* _Task description_: Only the text belongs in the copy: retype each record exactly as it appears.

* _The records_:
= = = =
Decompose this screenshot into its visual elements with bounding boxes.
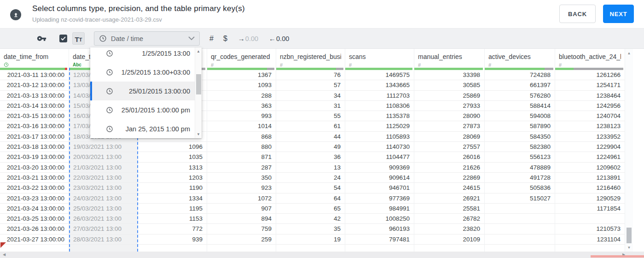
table-cell: 1035 xyxy=(138,152,207,162)
column-type-indicator: # xyxy=(488,62,551,68)
table-cell: 907 xyxy=(207,204,276,214)
number-type-label: # xyxy=(488,62,491,68)
scroll-down-icon[interactable]: ▼ xyxy=(195,132,202,136)
table-cell: 2021-03-23 13:00:00 xyxy=(0,194,69,204)
table-cell: 76 xyxy=(276,70,345,80)
column-type-indicator: # xyxy=(280,62,341,68)
column-type-indicator: # xyxy=(349,62,410,68)
table-cell: 868 xyxy=(207,132,276,142)
table-cell: 478889 xyxy=(485,163,555,173)
table-cell: 1209602 xyxy=(555,163,625,173)
column-header[interactable]: active_devices# xyxy=(485,49,555,68)
clock-icon xyxy=(106,88,113,95)
table-cell: 880 xyxy=(207,142,276,152)
column-header[interactable]: scans# xyxy=(345,49,414,68)
text-type-label-small: T xyxy=(79,37,82,42)
currency-type-button[interactable]: $ xyxy=(223,35,227,43)
import-wizard-page: Select columns type, precision, and the … xyxy=(0,0,644,258)
dropdown-item[interactable]: 1/25/2015 13:00 xyxy=(90,47,195,63)
column-cells: 7657343155614449361324546465423519 xyxy=(276,70,345,252)
column-cells: 2021-03-11 13:00:002021-03-12 13:00:0020… xyxy=(0,70,69,252)
dropdown-item[interactable]: 25/01/2015 1:00:00 pm xyxy=(90,100,195,119)
table-cell: 36 xyxy=(276,152,345,162)
decrease-decimal-button[interactable]: ←0.00 xyxy=(269,35,289,42)
table-cell: 2021-03-21 13:00:00 xyxy=(0,173,69,183)
table-cell: 594008 xyxy=(485,111,555,121)
table-cell: 1238123 xyxy=(555,121,625,131)
table-cell: 1469575 xyxy=(345,70,414,80)
dropdown-scrollbar[interactable]: ▲ ▼ xyxy=(195,47,202,138)
chevron-down-icon xyxy=(188,36,195,41)
text-type-label: Abc xyxy=(73,62,81,67)
primary-key-icon[interactable] xyxy=(37,34,46,43)
top-bar: Select columns type, precision, and the … xyxy=(0,0,644,29)
vertical-scrollbar-thumb[interactable] xyxy=(627,228,632,243)
table-cell: 960193 xyxy=(345,224,414,234)
table-cell: 1203 xyxy=(138,173,207,183)
table-cell: 1108306 xyxy=(345,101,414,111)
table-cell: 2021-03-26 13:00:00 xyxy=(0,224,69,234)
next-button[interactable]: NEXT xyxy=(603,5,634,23)
column-type-indicator xyxy=(4,62,65,68)
table-cell: 1125029 xyxy=(345,121,414,131)
scroll-up-icon[interactable]: ▲ xyxy=(195,49,202,53)
table-horizontal-scrollbar[interactable]: ◀ ▶ xyxy=(0,252,644,258)
table-cell: 505836 xyxy=(485,183,555,193)
column-header[interactable]: nzbn_registered_busine# xyxy=(276,49,345,68)
table-cell: 20/03/2021 13:00 xyxy=(69,152,138,162)
column-cells: 7242886613975762805884145940085878905843… xyxy=(485,70,555,252)
datetime-type-select[interactable]: Date / time xyxy=(94,31,200,46)
column-header[interactable]: manual_entries# xyxy=(414,49,484,68)
dropdown-scrollbar-thumb[interactable] xyxy=(196,74,201,94)
scroll-corner-marker xyxy=(591,255,644,258)
text-type-button[interactable]: TT xyxy=(72,32,85,45)
table-cell: 287 xyxy=(207,163,276,173)
number-type-label: # xyxy=(211,62,214,68)
table-column: scans#1469575134366511127031108306113537… xyxy=(345,49,414,252)
table-cell: 1290529 xyxy=(555,194,625,204)
table-cell: 24 xyxy=(276,173,345,183)
scroll-down-icon[interactable]: ▼ xyxy=(625,246,633,250)
table-cell xyxy=(485,224,555,234)
number-type-button[interactable]: # xyxy=(209,35,214,43)
table-cell: 1233952 xyxy=(555,132,625,142)
scroll-left-icon[interactable]: ◀ xyxy=(3,252,6,257)
back-button[interactable]: BACK xyxy=(559,5,596,23)
table-cell: 1224961 xyxy=(555,152,625,162)
table-cell: 1261266 xyxy=(555,70,625,80)
column-type-indicator: # xyxy=(559,62,621,68)
dropdown-item[interactable]: Jan 25, 2015 1:00 pm xyxy=(90,119,195,138)
table-cell: 35 xyxy=(276,224,345,234)
table-cell: 28069 xyxy=(414,132,484,142)
dropdown-item[interactable]: 1/25/2015 13:00+03:00 xyxy=(90,63,195,82)
table-cell: 2021-03-17 13:00:00 xyxy=(0,132,69,142)
table-cell: 2021-03-11 13:00:00 xyxy=(0,70,69,80)
table-column: bluetooth_active_24_hr_#1261266125417112… xyxy=(555,49,625,252)
table-cell: 22/03/2021 13:00 xyxy=(69,173,138,183)
increase-decimal-button[interactable]: →0.00 xyxy=(238,35,258,42)
dropdown-item[interactable]: 25/01/2015 13:00:00 xyxy=(90,82,195,100)
column-header[interactable]: date_time_from xyxy=(0,49,69,68)
scroll-up-icon[interactable]: ▲ xyxy=(625,51,633,55)
table-cell: 31 xyxy=(276,101,345,111)
table-cell: 984991 xyxy=(345,204,414,214)
table-cell: 661397 xyxy=(485,80,555,90)
table-cell: 259 xyxy=(207,235,276,245)
table-cell: 724288 xyxy=(485,70,555,80)
table-cell: 26/03/2021 13:00 xyxy=(69,214,138,224)
table-vertical-scrollbar[interactable]: ▲ ▼ xyxy=(625,49,633,252)
table-cell: 1096 xyxy=(138,142,207,152)
table-cell: 19 xyxy=(276,235,345,245)
checkbox-type-button[interactable] xyxy=(59,35,67,42)
table-cell: 1105893 xyxy=(345,132,414,142)
column-name: nzbn_registered_busine xyxy=(280,53,341,60)
table-cell: 25581 xyxy=(414,204,484,214)
table-cell: 1135378 xyxy=(345,111,414,121)
table-cell: 363 xyxy=(207,101,276,111)
number-type-label: # xyxy=(349,62,352,68)
column-header[interactable]: bluetooth_active_24_hr_# xyxy=(555,49,625,68)
table-cell: 556123 xyxy=(485,152,555,162)
column-header[interactable]: qr_codes_generated# xyxy=(207,49,276,68)
table-cell: 24615 xyxy=(414,183,484,193)
table-cell: 1104477 xyxy=(345,152,414,162)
= = = =
* _Answer for this exercise_:
Decompose this screenshot into its visual elements with bounding boxes.
table-cell: 1035 xyxy=(138,152,207,162)
column-type-indicator: # xyxy=(488,62,551,68)
table-cell: 907 xyxy=(207,204,276,214)
number-type-label: # xyxy=(488,62,491,68)
scroll-down-icon[interactable]: ▼ xyxy=(195,132,202,136)
table-cell: 2021-03-23 13:00:00 xyxy=(0,194,69,204)
table-cell: 76 xyxy=(276,70,345,80)
column-type-indicator: # xyxy=(280,62,341,68)
column-type-indicator: # xyxy=(349,62,410,68)
table-cell: 868 xyxy=(207,132,276,142)
table-cell: 478889 xyxy=(485,163,555,173)
table-cell: 1209602 xyxy=(555,163,625,173)
column-header[interactable]: active_devices# xyxy=(485,49,555,68)
clock-icon xyxy=(106,88,113,95)
table-cell: 880 xyxy=(207,142,276,152)
column-header[interactable]: scans# xyxy=(345,49,414,68)
text-type-label-small: T xyxy=(79,37,82,42)
currency-type-button[interactable]: $ xyxy=(223,35,227,43)
import-wizard-page: Select columns type, precision, and the … xyxy=(0,0,644,258)
dropdown-item[interactable]: 1/25/2015 13:00 xyxy=(90,47,195,63)
column-cells: 7657343155614449361324546465423519 xyxy=(276,70,345,252)
column-cells: 2021-03-11 13:00:002021-03-12 13:00:0020… xyxy=(0,70,69,252)
dropdown-item[interactable]: 25/01/2015 1:00:00 pm xyxy=(90,100,195,119)
table-cell: 36 xyxy=(276,152,345,162)
decrease-decimal-button[interactable]: ←0.00 xyxy=(269,35,289,42)
table-cell: 2021-03-21 13:00:00 xyxy=(0,173,69,183)
table-cell: 594008 xyxy=(485,111,555,121)
table-cell: 1238123 xyxy=(555,121,625,131)
table-cell: 1469575 xyxy=(345,70,414,80)
dropdown-scrollbar[interactable]: ▲ ▼ xyxy=(195,47,202,138)
chevron-down-icon xyxy=(188,36,195,41)
text-type-label: Abc xyxy=(73,62,81,67)
primary-key-icon[interactable] xyxy=(37,34,46,43)
top-bar: Select columns type, precision, and the … xyxy=(0,0,644,29)
vertical-scrollbar-thumb[interactable] xyxy=(627,228,632,243)
table-cell: 960193 xyxy=(345,224,414,234)
table-cell: 1203 xyxy=(138,173,207,183)
table-cell: 1108306 xyxy=(345,101,414,111)
table-cell: 2021-03-26 13:00:00 xyxy=(0,224,69,234)
next-button[interactable]: NEXT xyxy=(603,5,634,23)
column-type-indicator xyxy=(4,62,65,68)
table-cell: 1125029 xyxy=(345,121,414,131)
scroll-up-icon[interactable]: ▲ xyxy=(195,49,202,53)
table-horizontal-scrollbar[interactable]: ◀ ▶ xyxy=(0,252,644,258)
table-cell: 505836 xyxy=(485,183,555,193)
column-header[interactable]: nzbn_registered_busine# xyxy=(276,49,345,68)
table-cell: 20/03/2021 13:00 xyxy=(69,152,138,162)
column-cells: 7242886613975762805884145940085878905843… xyxy=(485,70,555,252)
datetime-type-select[interactable]: Date / time xyxy=(94,31,200,46)
column-header[interactable]: manual_entries# xyxy=(414,49,484,68)
dropdown-scrollbar-thumb[interactable] xyxy=(196,74,201,94)
scroll-corner-marker xyxy=(591,255,644,258)
text-type-button[interactable]: TT xyxy=(72,32,85,45)
table-cell: 287 xyxy=(207,163,276,173)
number-type-label: # xyxy=(211,62,214,68)
table-column: scans#1469575134366511127031108306113537… xyxy=(345,49,414,252)
table-cell: 1290529 xyxy=(555,194,625,204)
table-cell: 24 xyxy=(276,173,345,183)
scroll-down-icon[interactable]: ▼ xyxy=(625,246,633,250)
table-cell xyxy=(485,224,555,234)
number-type-button[interactable]: # xyxy=(209,35,214,43)
table-cell: 1233952 xyxy=(555,132,625,142)
scroll-left-icon[interactable]: ◀ xyxy=(3,252,6,257)
back-button[interactable]: BACK xyxy=(559,5,596,23)
table-cell: 1224961 xyxy=(555,152,625,162)
table-cell: 1261266 xyxy=(555,70,625,80)
column-type-indicator: # xyxy=(559,62,621,68)
dropdown-item[interactable]: Jan 25, 2015 1:00 pm xyxy=(90,119,195,138)
table-cell: 35 xyxy=(276,224,345,234)
table-cell: 28069 xyxy=(414,132,484,142)
dropdown-item[interactable]: 1/25/2015 13:00+03:00 xyxy=(90,63,195,82)
table-cell: 2021-03-17 13:00:00 xyxy=(0,132,69,142)
table-cell: 2021-03-11 13:00:00 xyxy=(0,70,69,80)
table-column: bluetooth_active_24_hr_#1261266125417112… xyxy=(555,49,625,252)
table-cell: 22/03/2021 13:00 xyxy=(69,173,138,183)
increase-decimal-button[interactable]: →0.00 xyxy=(238,35,258,42)
dropdown-item[interactable]: 25/01/2015 13:00:00 xyxy=(90,82,195,100)
column-header[interactable]: date_time_from xyxy=(0,49,69,68)
scroll-up-icon[interactable]: ▲ xyxy=(625,51,633,55)
table-cell: 31 xyxy=(276,101,345,111)
table-cell: 984991 xyxy=(345,204,414,214)
table-cell: 661397 xyxy=(485,80,555,90)
table-cell: 259 xyxy=(207,235,276,245)
table-cell: 724288 xyxy=(485,70,555,80)
table-cell: 26/03/2021 13:00 xyxy=(69,214,138,224)
table-vertical-scrollbar[interactable]: ▲ ▼ xyxy=(625,49,633,252)
table-cell: 1096 xyxy=(138,142,207,152)
table-cell: 19 xyxy=(276,235,345,245)
checkbox-type-button[interactable] xyxy=(59,35,67,42)
table-cell: 1105893 xyxy=(345,132,414,142)
column-name: nzbn_registered_busine xyxy=(280,53,341,60)
table-cell: 25581 xyxy=(414,204,484,214)
table-cell: 1135378 xyxy=(345,111,414,121)
table-cell: 363 xyxy=(207,101,276,111)
number-type-label: # xyxy=(349,62,352,68)
column-header[interactable]: bluetooth_active_24_hr_# xyxy=(555,49,625,68)
table-cell: 556123 xyxy=(485,152,555,162)
column-header[interactable]: qr_codes_generated# xyxy=(207,49,276,68)
table-cell: 24615 xyxy=(414,183,484,193)
table-cell: 1104477 xyxy=(345,152,414,162)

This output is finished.